Ramps

All service providers are required under the Disability Discrimination Act 1995 to take all reasonable measures to ensure that their premises are accessible to people with disabilities. Someone with a disability may need a permanent ramp to access their own premises and/or a portable ramp for personal use.

Are ramps always the answer?

Ramps can work well in many situations. However, remember that propelling a wheelchair up or down even gentle slopes requires strength, dexterity and confidence by the user or their helper/carer. Where there are steeper changes in level a short rise lift or wheelchair- platform-stairlift may be more appropriate. This is not only because of the effort and ability required to negotiate the ramp, but also because of the length of ramp required, which may not fit into the space available.
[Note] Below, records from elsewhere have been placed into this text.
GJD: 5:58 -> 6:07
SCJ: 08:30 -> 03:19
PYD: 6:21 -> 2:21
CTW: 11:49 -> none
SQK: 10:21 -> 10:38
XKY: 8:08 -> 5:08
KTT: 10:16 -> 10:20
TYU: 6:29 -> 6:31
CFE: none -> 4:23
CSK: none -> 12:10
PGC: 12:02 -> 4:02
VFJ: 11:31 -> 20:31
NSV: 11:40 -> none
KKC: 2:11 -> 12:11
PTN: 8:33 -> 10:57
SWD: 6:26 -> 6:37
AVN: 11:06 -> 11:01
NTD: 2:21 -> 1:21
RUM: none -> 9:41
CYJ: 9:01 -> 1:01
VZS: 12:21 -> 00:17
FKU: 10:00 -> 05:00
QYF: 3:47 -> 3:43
What should be the gradient of the ramp?

The gradient should be no steeper that 1:12 and preferably should be 1:15 or 1:20.  For detailed information on the layout of ramps consult the “Approved Document M Building Regulations 2004” or contact The Centre for Accessible Environments which operates a free telephone advisory service.

Temporary Ramps

Small portable ramps and larger multi-sectional ramps

These may be suitable in situations where ramped access may be required on a short term basis or where a permanent ramp cannot be fitted.

Types of Portable ramps

  •  Made in a range of materials.
  •  Two channelling ramps.
  •  Single platform ramps.
  •  Folding, roll-up and/or telescopic.
  •  Multi-section ramps are larger and although they can be dismantled and moved to another site they cannot be considered portable.
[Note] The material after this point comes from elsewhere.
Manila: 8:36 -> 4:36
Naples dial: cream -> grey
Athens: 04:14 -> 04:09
Are there any regulations regarding the use of portable ramps?

There are no regulations.

What points should I consider when choosing a ramp?

  •  What is the height difference between the two levels which the ramp has to bridge? Most portable ramps are only suitable for use over the equivalent of one or two doorsteps or thresholds. Some suppliers provide made to measure ramps and on-site surveys.
  •  Will the ramp need to be lifted frequently – how heavy is it, do you need an ultralite version?
  •  If the ramp cannot be left in place due to causing due to causing an obstruction or hazard or possible theft is there space to store it – a folding or telescopic ramp should be considered.
  •  Will the ramp need to be transported in the car? If so, will it fit into the car?
  •  Check the weight limit of the ramp – will it be strong enough to support the
  • weight of wheelchair or scooter plus the weight of the user and also a helper or carer.
  •  Are the supporting surfaces of the ramp secure and slip resistant?
  •  How high is the threshold? Some doors, especially UPVC and patio doors have a high threshold as well as a doorstep. It may be necessary to use a threshold ramp to bridge the gap.
  •  Users of 3-wheeled scooters need a ramp that can support the front (middle) wheel.
  •  Ramps should have raised edges to prevent wheels from going over the side.